- WHAT IS BEING ASKED -
Line count for the string "habe": give the number of lines in the data below that contain it, and nothing more.

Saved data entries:

○ ○ ○ ○ ○ ○ ○

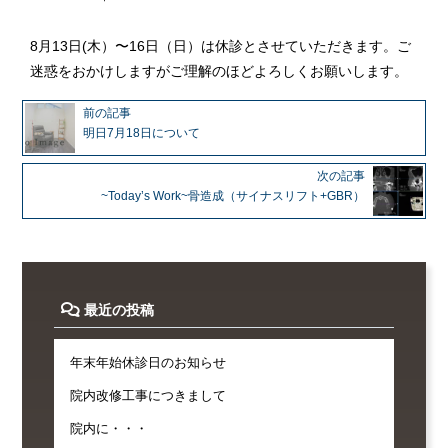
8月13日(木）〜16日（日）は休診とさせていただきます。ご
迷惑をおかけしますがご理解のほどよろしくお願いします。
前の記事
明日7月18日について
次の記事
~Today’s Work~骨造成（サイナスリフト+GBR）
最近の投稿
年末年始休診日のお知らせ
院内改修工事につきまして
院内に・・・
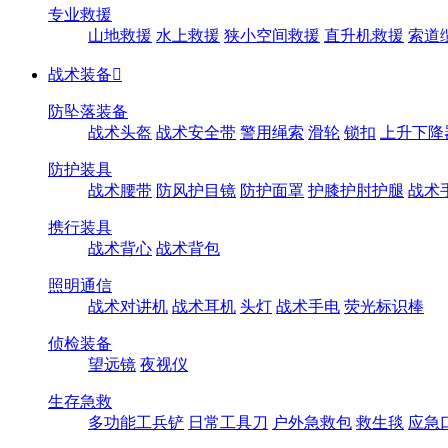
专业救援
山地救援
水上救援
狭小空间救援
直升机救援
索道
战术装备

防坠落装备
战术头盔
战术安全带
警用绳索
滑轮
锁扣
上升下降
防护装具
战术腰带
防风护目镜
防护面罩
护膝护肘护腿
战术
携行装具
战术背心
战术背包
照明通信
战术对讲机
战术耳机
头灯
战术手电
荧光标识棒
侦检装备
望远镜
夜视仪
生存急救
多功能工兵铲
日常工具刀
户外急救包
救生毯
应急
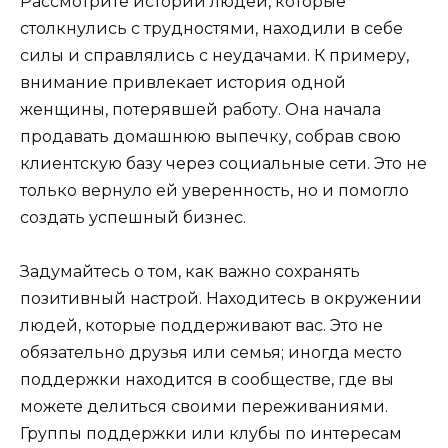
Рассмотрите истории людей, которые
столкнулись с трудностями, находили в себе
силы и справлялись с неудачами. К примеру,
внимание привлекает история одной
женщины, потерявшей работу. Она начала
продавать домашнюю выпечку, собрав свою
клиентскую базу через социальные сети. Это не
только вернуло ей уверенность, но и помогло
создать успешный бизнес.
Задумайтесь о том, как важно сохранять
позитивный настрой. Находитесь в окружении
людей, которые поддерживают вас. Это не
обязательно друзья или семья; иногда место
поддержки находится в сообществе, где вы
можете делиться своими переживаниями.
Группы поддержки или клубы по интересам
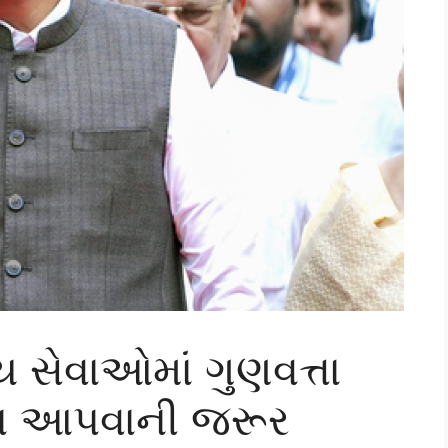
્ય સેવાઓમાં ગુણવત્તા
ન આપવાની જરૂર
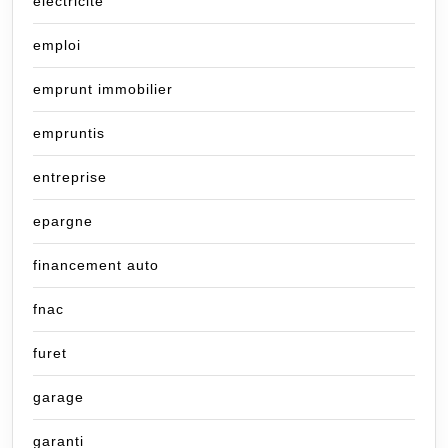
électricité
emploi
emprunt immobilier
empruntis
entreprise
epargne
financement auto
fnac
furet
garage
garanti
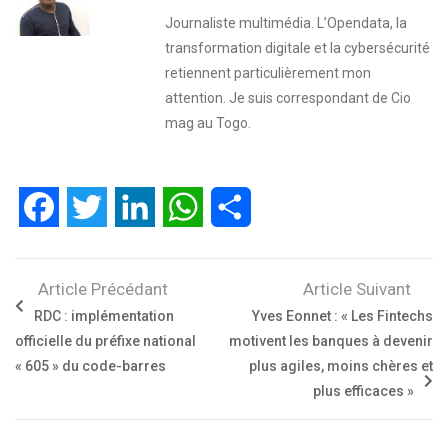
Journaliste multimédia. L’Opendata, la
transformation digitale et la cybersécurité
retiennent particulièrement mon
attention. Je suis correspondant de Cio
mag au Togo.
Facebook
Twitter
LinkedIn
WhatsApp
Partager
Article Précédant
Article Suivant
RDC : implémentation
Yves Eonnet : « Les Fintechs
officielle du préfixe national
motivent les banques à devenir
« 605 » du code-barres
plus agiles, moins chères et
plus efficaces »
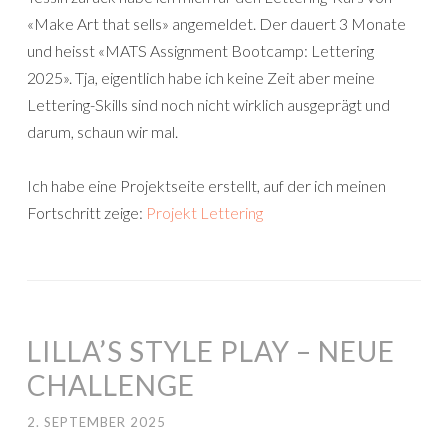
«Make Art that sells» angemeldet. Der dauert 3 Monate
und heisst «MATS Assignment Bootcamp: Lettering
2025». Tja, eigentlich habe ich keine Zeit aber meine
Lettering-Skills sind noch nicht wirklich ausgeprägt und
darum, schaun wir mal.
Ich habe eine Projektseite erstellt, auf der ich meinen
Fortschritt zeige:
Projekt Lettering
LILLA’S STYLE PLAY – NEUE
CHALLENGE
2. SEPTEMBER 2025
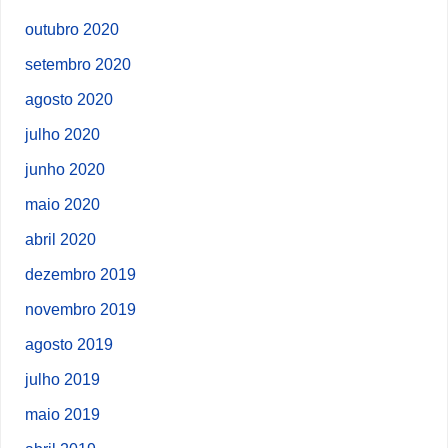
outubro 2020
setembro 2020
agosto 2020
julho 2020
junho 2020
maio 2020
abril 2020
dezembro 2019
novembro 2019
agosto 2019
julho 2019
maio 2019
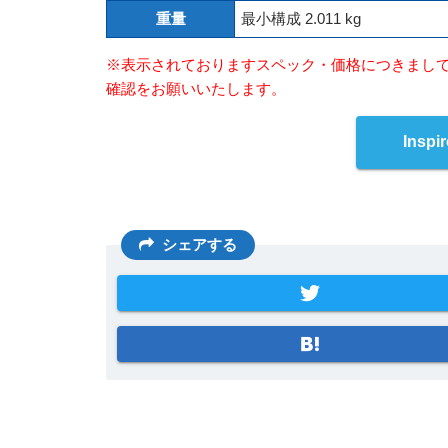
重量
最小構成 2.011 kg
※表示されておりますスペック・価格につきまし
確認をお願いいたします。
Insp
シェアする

○ ○ ○ ○ ○ ○ ○

- SOLUTION TO THE EXERCISE -
2